What I meant about 'knowing things they shouldn't' is that they were on a count-down to a nuclear device being detonated. How could they possible know that, or what the deadline is? The bomber was basically the Unabomber: no associates, no rational plan. They could only know that a nuke was about to go if they were in a back-loop from it happening.
The issue of Universes being generated is a problem. There was a similar problem in Quantum Leap (and Groundhog Day) - who or what decides that the problem is now solved and time can stop looping? In both of those previous the suggestion is that it's almost a theological problem - in QL perhaps heaven, in GD karma.
In this case the answer should be, when the universe has changed enough that the people running the machine no longer perceive there is a problem to solve, they stop re-running the time loop. As you say, he either makes a new universe and jumps into it, or overwrites the current universe: in either case there should be changes, every time he comes back, and only he is aware of them. So he comes to realise he can save the passengers in real life, and they don't believe him, because from their point of view 'she always got off the train that hasn't changed' (and so on for every change he makes).
So, there's nearly a completely internally consistent story here, which all hangs together. He should be trying to persuade Vera Farmiga to run the loop one more time, even though she has the info to stop the bomber, because only he knows he is over-writing reality. That would be like the plot of 'The Lathe of Heaven' actually.
Oh, another issue is that if the device destroys the evidence of its own success every time, then eventually the project will get cancelled, and then you have cascading paradoxes. But that's perhaps me worrying away too much.

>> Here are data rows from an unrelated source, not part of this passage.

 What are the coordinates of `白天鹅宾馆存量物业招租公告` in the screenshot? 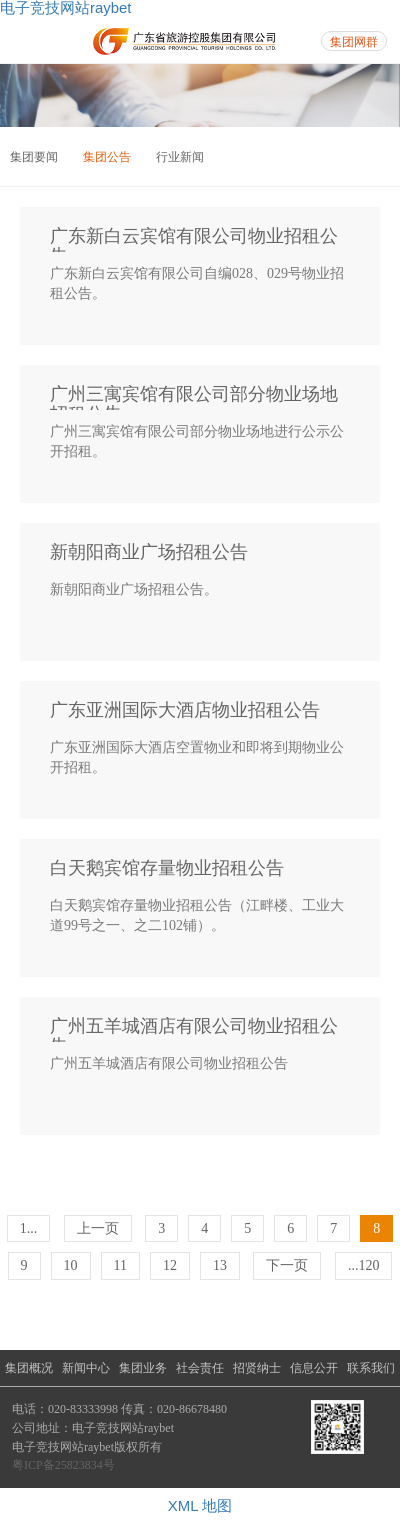 It's located at (167, 868).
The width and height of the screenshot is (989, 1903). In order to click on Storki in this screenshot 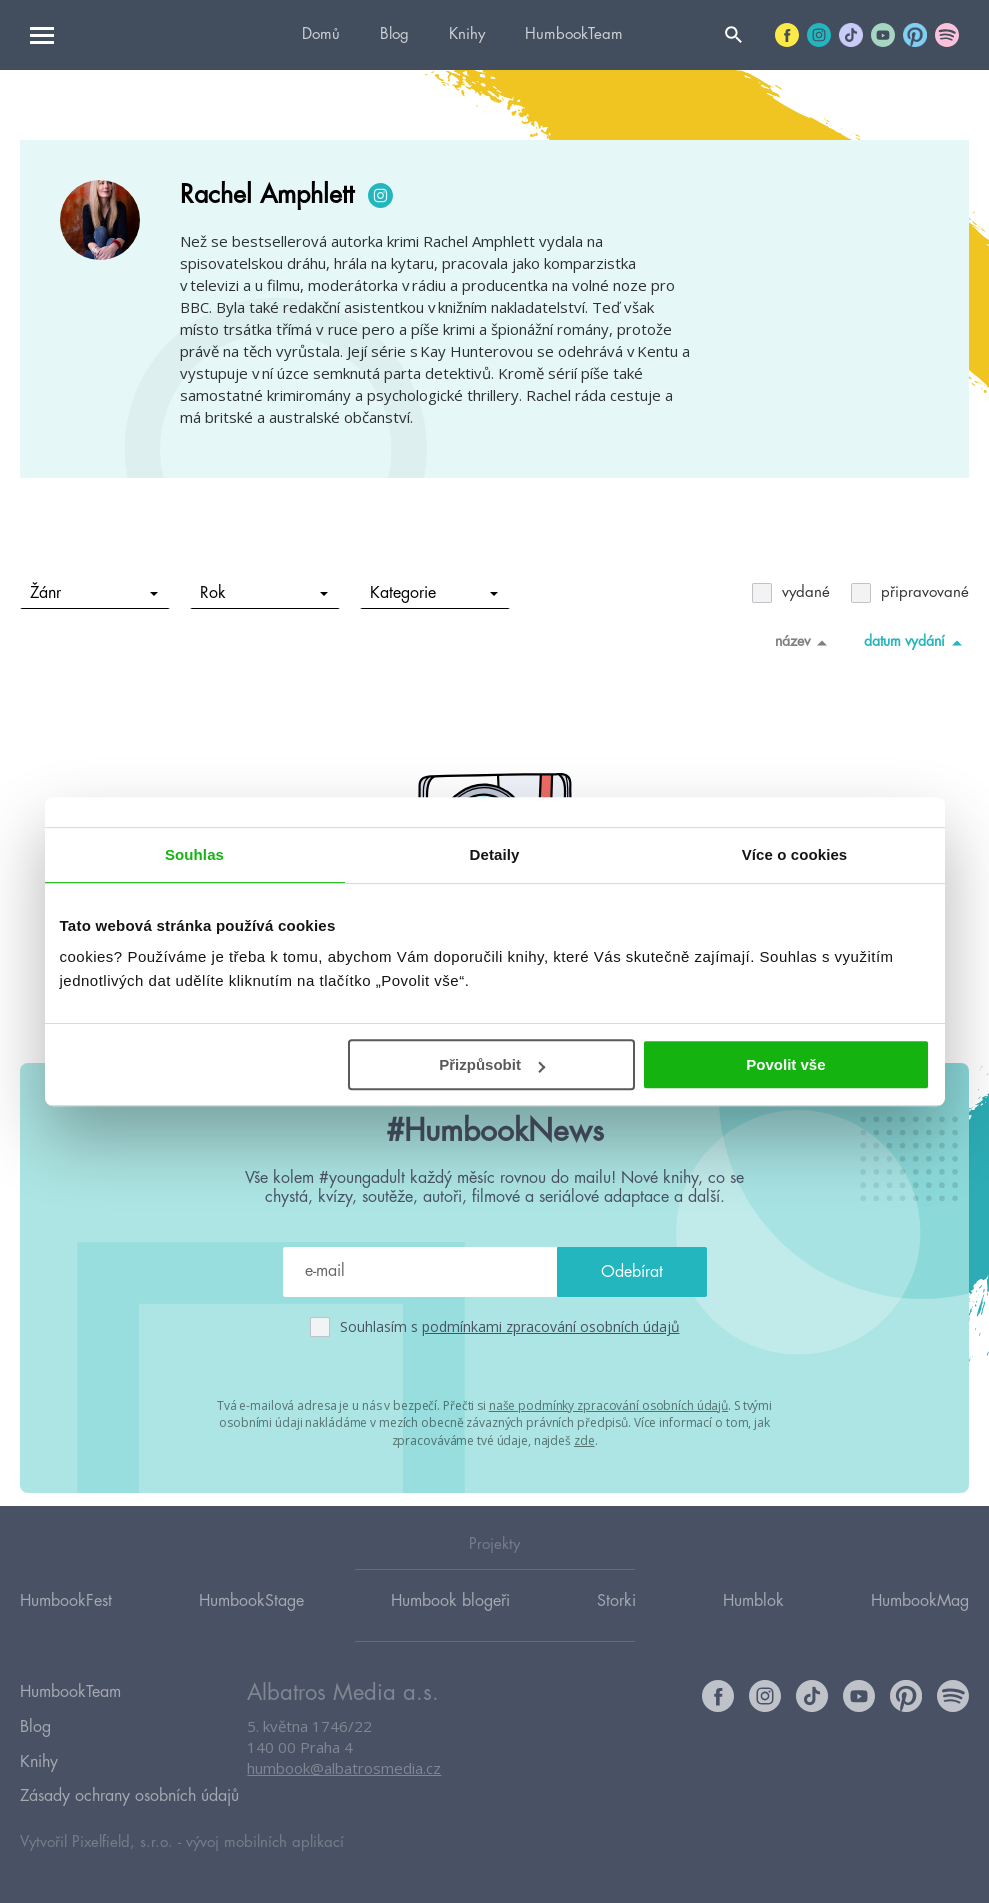 , I will do `click(616, 1619)`.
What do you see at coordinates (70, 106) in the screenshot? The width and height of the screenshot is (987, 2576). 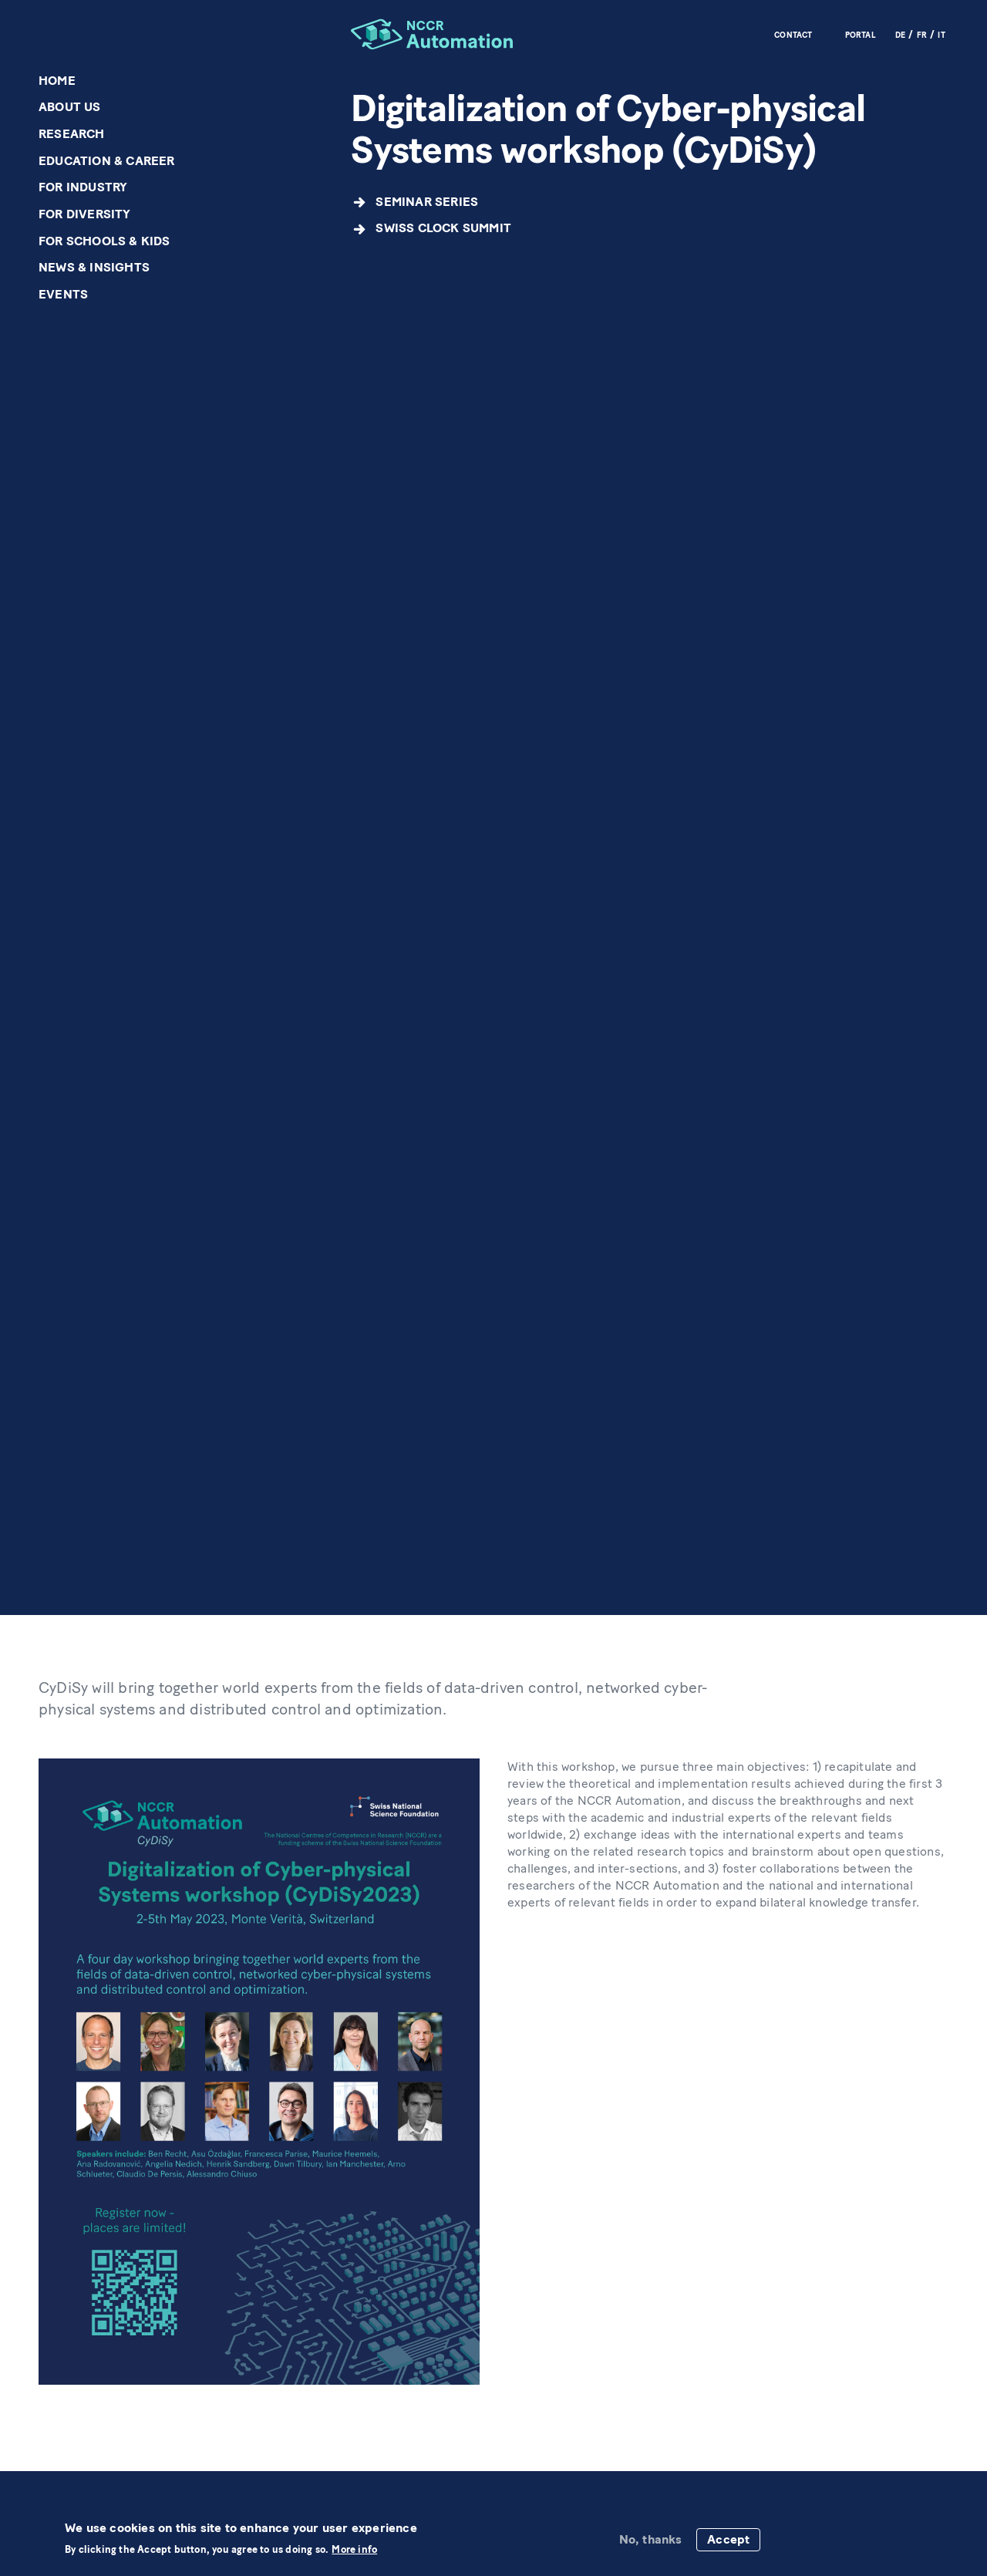 I see `About us` at bounding box center [70, 106].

|Date:||April 3rd, 2011 06:41 pm (UTC)|| |
I saw it this afternoon. I thought it was very good, but, as you say, not in Galaxy Quest's league, not something I would want to rewatch and squee over.
The person I saw it with was all exercised about Jeffrey Wright's character's crutch and how it was unfair to use that as a marker of the evil his character was portraying. But IMHO he could simply have had a twisted ankle; who cares? Once he starts his day by experimenting on and eventually torturing a helpless patient who had as many disabilities as was possible to have, there are bigger issues with which to be concerned.
My irritation about the Christina character's eye candy function was dissolved in the way she said 'No.' in the painfully honest part. :D And I liked the Goodwin character - she's the lynchpin of the whole thing.
I thought it would have been a stronger film if it had ended when the Jake Gyllenhaal character and Christina were standing in front of that sculpture.
In front of the sculpture they could have been in heaven, and the doc had switched his life support off, so it would have made some kind of sense that way.
I often get the impression that films may have originally made good sense and then they get mucked about by studio execs - but that might just be because I want to believe in a better version which could have existed.